8 Jul

by Linda Ziedrich

It arrived!  And despite this being a belt tightening week, I bought it.  There are many things to love about this book, but I think chief among them is the weird variety of produce she pickles.  The ones that made me go hmmmm include:

  • cantaloupe
  • purslane
  • oranges
  • cherries
  • blueberries
  • plums
  • broccoli
  • okra
  • grapes…

And so on.  That’s pickled. Not turned into a chutney but strait up pickled.  As exciting as those all sound, what I had in my kitchen to pickle were more snap peas and some cukes.  The snap pea recipe I found on http://www.epicurious.com was actually from this book!  And I set out to make traditional dill pickles from the cucumbers. There are a lot, like 100s, of different methods and recipes for pickling cucumbers with dill.  As always I chose a recipe that fit my time table, the ingredients I had on hand, and my preference.  I didn’t have time for a 24 hour (or 12) soak so I found a recipe that called for none of that. I cant find the recipe I used but it called for mixing up your vinegar, salt and water then pouring it, simmering, over a jar full of cukes, garlic, dill and jalapenos.

Let me just say pickling is soooo easy, it is amazing it yields such yummy treats.   And I’m learning lessons as I go.  My revelation on Tuesday night was that I should parse out the pickles so I have the right number of jars, and don’t have to fuss with it once the jars are sterile.

I made several different shapes of pickles with the same recipe as well. I have two jars of whole pickles, three jars of spears and a jar of slices.

The other totally awesome thing about pickles is they are so pretty in the jar. The big dill heads, bright green jalapenos, chunks of garlic and happy little cucumbers remind me of the row after row of jars my grandmother put up every year. This compels me to call my Aunt and get her recipe for pickled peppers. The big heads of dill floating in the brine always fascinated me for some reason.

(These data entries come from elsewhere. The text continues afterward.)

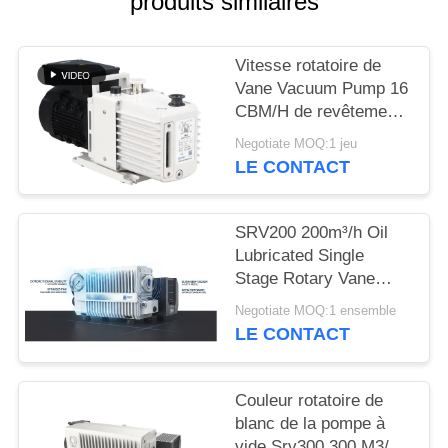
produits similaires
BAOSI
Vitesse rotatoire de
COMPRESSOR
Vane Vacuum Pump 16
CBM/H de revêtement
de poudre 0,55
SITEMAP
Negotiate MOQ:1 jeu
kilowatts de la
LE CONTACT
puissance DRV16 de
POLITIQUE
moteur
DE
SRV200 200m³/h Oil
Lubricated Single
CONFIDENTIALITÉ
Stage Rotary Vane
Vacuum Pump for
Negotiate MOQ:1 ensemble
Industrial Vacuum
LE CONTACT
Applications
Couleur rotatoire de
blanc de la pompe à
vide Srv300 300 M3/H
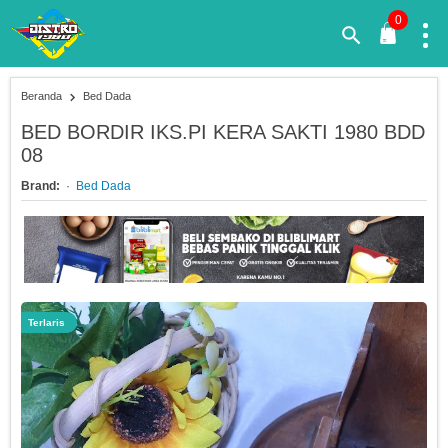
0
Beranda
Bed Dada
BED BORDIR IKS.PI KERA SAKTI 1980 BDD
08
Brand:
Bed Dada
Terlaris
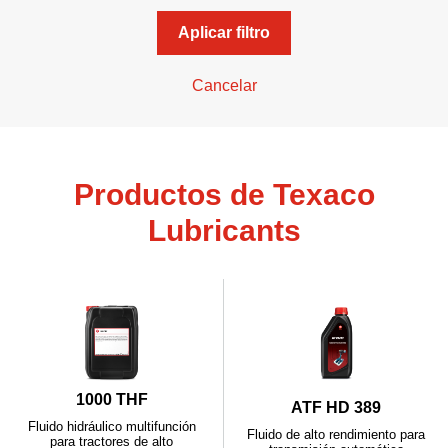
Aplicar filtro
Cancelar
Productos de Texaco
Lubricants
1000 THF
ATF HD 389
Fluido hidráulico multifunción
Fluido de alto rendimiento para
para tractores de alto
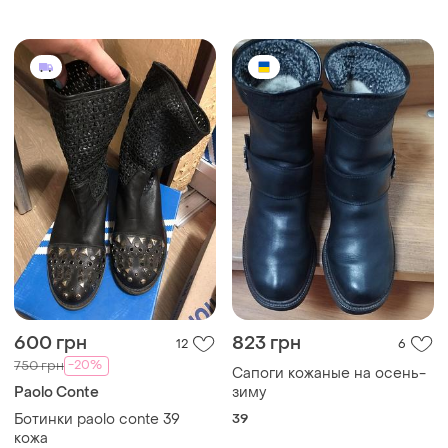
600 грн
823 грн
12
6
-20%
750 грн
Сапоги кожаные на осень-
Paolo Conte
зиму
Ботинки paolo conte 39
39
кожа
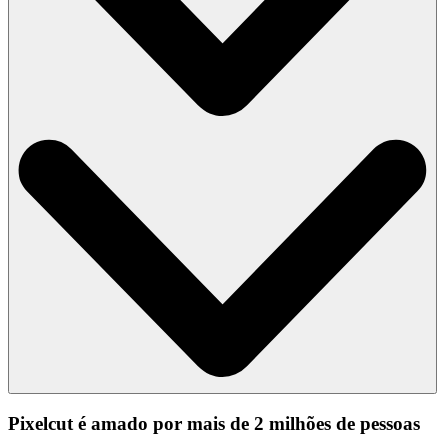
Pixelcut é amado por mais de 2 milhões de pessoas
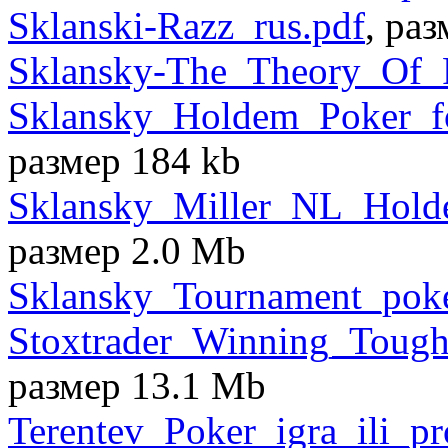
Sklanski-Razz_rus.pdf
, ра
Sklansky-The_Theory_Of_P
Sklansky_Holdem_Poker_fo
размер 184 kb
Sklansky_Miller_NL_Hold
размер 2.0 Mb
Sklansky_Tournament_poke
Stoxtrader_Winning_Toug
размер 13.1 Mb
Terentev_Poker_igra_ili_pr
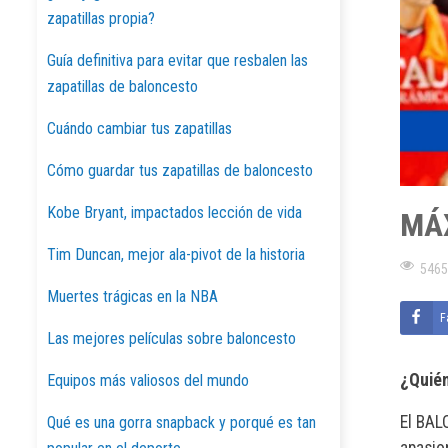
zapatillas propia?
Guía definitiva para evitar que resbalen las
zapatillas de baloncesto
Cuándo cambiar tus zapatillas
Cómo guardar tus zapatillas de baloncesto
Kobe Bryant, impactados lección de vida
MÁ
Tim Duncan, mejor ala-pivot de la historia
5465
Muertes trágicas en la NBA
F
Las mejores películas sobre baloncesto
¿Quié
Equipos más valiosos del mundo
El BAL
Qué es una gorra snapback y porqué es tan
apasio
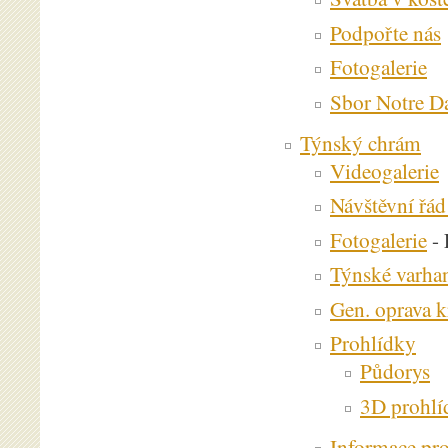
Podpořte nás
Fotogalerie
Sbor Notre 
Týnský chrám
Videogalerie
Návštěvní řá
Fotogalerie
- 
Týnské varha
Gen. oprava k
Prohlídky
Půdorys
3D prohlí
Informace pr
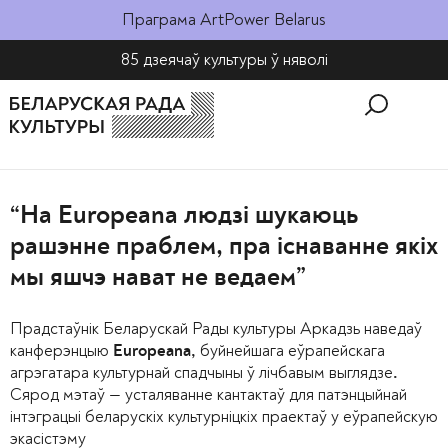
Праграма ArtPower Belarus
85 дзеячаў культуры ў няволі​
“На Europeana людзі шукаюць
рашэнне праблем, пра існаванне якіх
мы яшчэ нават не ведаем”
Прадстаўнік Беларускай Рады культуры Аркадзь наведаў
канферэнцыю
буйнейшага еўрапейскага
Europeana,
агрэгатара культурнай спадчыны ў лічбавым выглядзе
.
Сярод мэтаў — усталяванне кантактаў для патэнцыйнай
інтэграцыі беларускіх культурніцкіх праектаў у еўрапейскую
экасістэму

I’m including this gratuitous picture of the pickled snap peas I made at the same time because I finally seem to have gotten the hang of artful jar filling!  So about 90 minutes to 2 hours of pickling on a busy weeknight (which included time to put in some laundry and switch it, tuck in my daughter, let the dogs out, etc) and I put up 1 large (quart) jar, 4 medium jars (pint) and 1 small jar of spicy garlic dill pickles and four jars (2 medium, 2 small) of pickled snap peas.  Like I said, easy.

I also love this book for it’s chapter on quick pickles. Most of which are ready in under 24 hours, but only last a few weeks.  I’m impatiently waiting for much of my goodies to be ready so one night I threw together some quick pickled onions which I served on top of steak tacos with kholerabi jalapeno slaw.  Yuum .

And easy.

Slice an onion and cover with boiling water for one minute. Drain.

 Boil together 1/4 white wine vinegar and 1/2 cup water with 1/2 tsp pickling salt, 3 crushed allspice berries, 10 crushed pepper corns and 2 cloves garlic, minced.

Pour over the onion and let it sit for 2 hours* and viola!

Pickles are such a great alternative to high fat accompaniments like cheese and sauces!  Check the calorie difference between a taco with lean meat (or better yet beans/tofu) pickles and slaw v. a taco loaded with cheese, avocado and sour cream!

*two hours didn’t happen. It was closer to 1. They were still fantastic. Robby threw some in his guacamole and said it brought the flavor to another level.